> **EXERCISE MATERIAL**

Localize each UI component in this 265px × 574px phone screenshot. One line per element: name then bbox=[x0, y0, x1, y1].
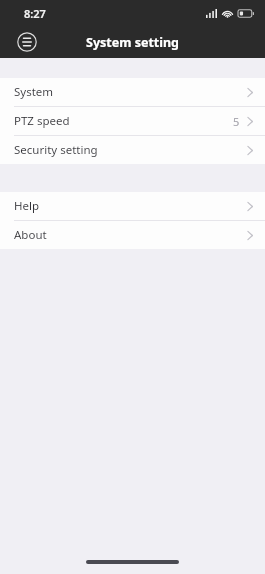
staticText: PTZ speed bbox=[14, 113, 70, 129]
button[interactable]: System bbox=[0, 78, 265, 106]
button[interactable]: About bbox=[0, 221, 265, 249]
button[interactable]: Security setting bbox=[0, 136, 265, 164]
staticText: About bbox=[14, 227, 47, 243]
button[interactable]: Help bbox=[0, 192, 265, 220]
staticText: 8:27 bbox=[24, 6, 46, 21]
button[interactable]: Menu bbox=[14, 29, 40, 55]
staticText: Help bbox=[14, 198, 40, 214]
button[interactable]: PTZ speed bbox=[0, 107, 265, 135]
staticText: Security setting bbox=[14, 142, 98, 158]
staticText: 5 bbox=[233, 114, 240, 129]
staticText: System bbox=[14, 84, 54, 100]
staticText: System setting bbox=[86, 34, 179, 51]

> **HOW TO COMPLETE THIS TASK**
Copy the data character for character, but drop all pictures from the copy.

> **SOLUTION BELOW**
Localize each UI component in this 265px × 574px phone screenshot. One line per element: name then bbox=[x0, y0, x1, y1].
staticText: PTZ speed bbox=[14, 113, 70, 129]
button[interactable]: System bbox=[0, 78, 265, 106]
button[interactable]: About bbox=[0, 221, 265, 249]
button[interactable]: Security setting bbox=[0, 136, 265, 164]
staticText: About bbox=[14, 227, 47, 243]
button[interactable]: Help bbox=[0, 192, 265, 220]
staticText: 8:27 bbox=[24, 6, 46, 21]
button[interactable]: Menu bbox=[14, 29, 40, 55]
staticText: Help bbox=[14, 198, 40, 214]
button[interactable]: PTZ speed bbox=[0, 107, 265, 135]
staticText: Security setting bbox=[14, 142, 98, 158]
staticText: 5 bbox=[233, 114, 240, 129]
staticText: System bbox=[14, 84, 54, 100]
staticText: System setting bbox=[86, 34, 179, 51]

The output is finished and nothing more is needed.